Disclosure: TheBestVPN is reader-supported. When you buy a VPN through links on our site, we may earn commissions. Learn more.

How Many Data Breach Cases Hit The U.S. Each Year?

How Many Data Breach Cases Hit The U.S. Each Year?

 

Key Takeaways

  • 17,770 data breach cases reported to FBI IC3 from 2020-2025
  • 2025 hit a new six-year high at 3,963 complaints – surpassing the previous peak of 3,727 in 2023
  • 54% drop in 2021 followed by volatile swings each year after

The Story Behind the Numbers

From 2020 to 2025, Americans filed 17,770 “Data Breach” complaints with the FBI’s Internet Crime Complaint Center (IC3), averaging about 2,962 a year. The pattern is uneven: 2021 fell sharply from 2020 (1,287 vs 2,794), 2022 rebounded to 2,795, 2023 peaked at 3,727, 2024 eased to 3,204 – and 2025 climbed to a new six-year high of 3,963. These counts represent breach incidents reported to IC3 and do not capture every cyber attack in the United States, but they provide a consistent, nationwide signal of breach activity across six years.
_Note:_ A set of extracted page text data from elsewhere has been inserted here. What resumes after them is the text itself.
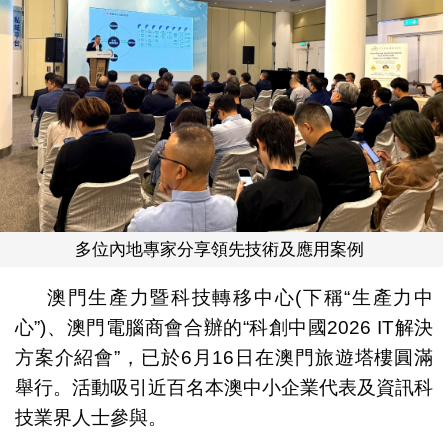
多位內地專家分享領先技術及應用案例
澳門生產力暨科技轉移中心(下稱“生產力中
心”)、澳門電腦商會合辦的“科創中國2026 IT解決
方案介紹會”，已於6月16日在澳門旅遊塔樓圓滿
舉行。活動吸引近百名本澳中小企業代表及資訊科
技業界人士參與。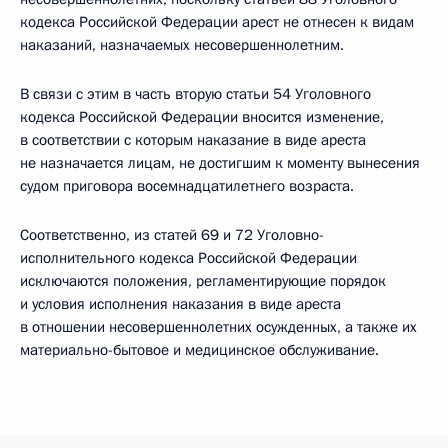
кодекса Российской Федерации арест не отнесен к видам
наказаний, назначаемых несовершеннолетним.
В связи с этим в часть вторую статьи 54 Уголовного
кодекса Российской Федерации вносится изменение,
в соответствии с которым наказание в виде ареста
не назначается лицам, не достигшим к моменту вынесения
судом приговора восемнадцатилетнего возраста.
Соответственно, из статей 69 и 72 Уголовно-
исполнительного кодекса Российской Федерации
исключаются положения, регламентирующие порядок
и условия исполнения наказания в виде ареста
в отношении несовершеннолетних осужденных, а также их
материально-бытовое и медицинское обслуживание.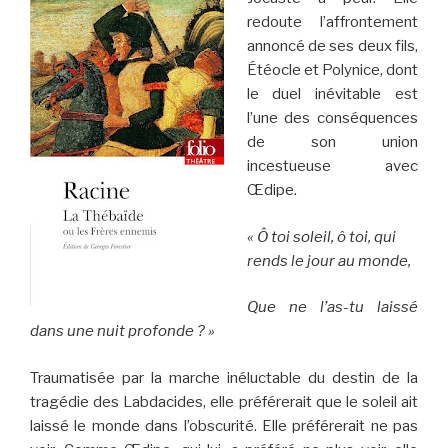
redoute l’affrontement
annoncé de ses deux fils,
Étéocle et Polynice, dont
le duel inévitable est
l’une des conséquences
de son union
incestueuse avec
Œdipe.
« Ô toi soleil, ô toi, qui
rends le jour au monde,
Que ne l’as-tu laissé
dans une nuit profonde ? »
Traumatisée par la marche inéluctable du destin de la
tragédie des Labdacides, elle préférerait que le soleil ait
laissé le monde dans l’obscurité. Elle préférerait ne pas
A separate metric – breach victim notices – captures scale of exposure, with 278.8 million notices issued in 2025 (about 763,912 per day, or 530+ per minute). Read as a whole, the series shows that breach frequency can swing widely year to year, even while overall reporting volume across the period stays high.

Why This Data is Important

IC3 complaints are one of the few public, nationwide signals showing how often people and organizations face confirmed data exposure. Year-to-year swings often reflect shifts in attacker focus, disclosure rules, and reporting practices, and a significant share of breaches still start with basic human error. A lower count can still coincide with severe cases if a small number of breaches expose rich datasets. Even a breach involving 10,000 customer records can add up to around $1.6 million in costs, so “fewer incidents” doesn’t always mean “less damage”. Those leaked datasets often get reused for identity theft, account takeovers, and targeted phishing.
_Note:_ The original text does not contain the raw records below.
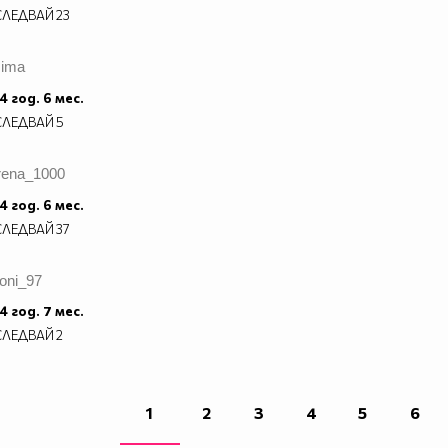
СЛЕДВАЙ
23
zima
4 год. 6 мес.
СЛЕДВАЙ
5
irena_1000
4 год. 6 мес.
СЛЕДВАЙ
37
ioni_97
4 год. 7 мес.
СЛЕДВАЙ
2
1
2
3
4
5
6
Interpreting these trends benefits from context on how internet traffic is handled and logged – what a VPN changes in transit and how IP address visibility shapes what can be linked back to a person or device. Performance also affects real-world adoption and measurement baselines, so understanding practical speed considerations helps frame what’s realistic on everyday networks. Taken together, the metrics emphasize exposure rather than headlines; against that backdrop, the practical move is to shrink what attackers can see and reuse by using strong authentication, limiting data reuse, and reducing tracking. A VPN won’t stop a database hack, but it does help hide your IP and cut profiling while you browse.
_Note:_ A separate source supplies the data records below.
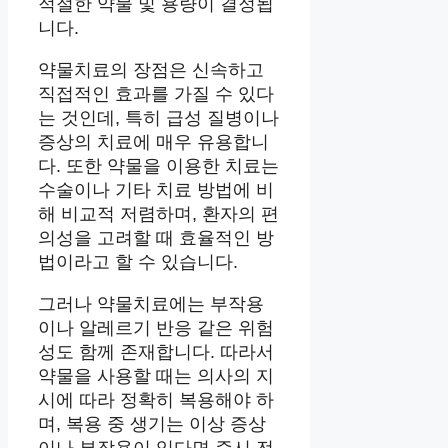
적절한 약물 및 용량이 결정됩
니다.
약물치료의 장점은 신속하고
직접적인 효과를 가질 수 있다
는 것인데, 특히 급성 질병이나
증상의 치료에 매우 유용합니
다. 또한 약물을 이용한 치료는
수술이나 기타 치료 방법에 비
해 비교적 저렴하며, 환자의 편
의성을 고려할 때 효율적인 방
법이라고 할 수 있습니다.
그러나 약물치료에는 부작용
이나 알레르기 반응 같은 위험
성도 함께 존재합니다. 따라서
약물을 사용할 때는 의사의 지
시에 따라 정확히 복용해야 하
며, 복용 중 생기는 이상 증상
이나 부작용이 있다면 즉시 전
Looking Ahead: Future Outlook

Volatility will likely continue – and 2025’s new peak suggests the upward pressure isn’t easing. Complaint totals may shift with reporting habits, law enforcement focus, and disclosure rules, while the market value of stolen data keeps financial losses high even in quieter years. And since many organizations allocate only about 0.69% of revenue to cybersecurity, the safest assumption is that prevention habits matter more than trying to predict the next swing.

Focus on durable defenses: multi-factor authentication, password managers, minimal data sharing, patching, and network hygiene. If you stream, game, or travel, it’s important to hide your IP to reduce surface area.

Source & Methodology

Figures are taken from the FBI IC3 annual reports, using the “Data Breach” complaint category and associated annual losses for 2020-2025. We summed complaints (17,770) and calculated year-over-year percentage changes from the raw annual values.